(Stored items from a collection)

================================

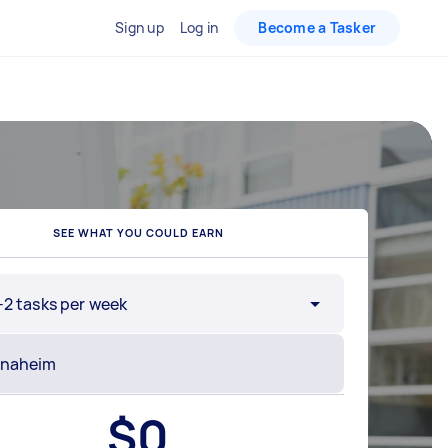
Sign up
Log in
Become a Tasker
SEE WHAT YOU COULD EARN
-2 tasks per week
$
0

================================

- _Task goal_
Your task is to copy exactly, and only, the lines from the line with "Become a Tasker" through the last line of the entries, both included.

- _Result for this task_
Become a Tasker
SEE WHAT YOU COULD EARN
-2 tasks per week
$
0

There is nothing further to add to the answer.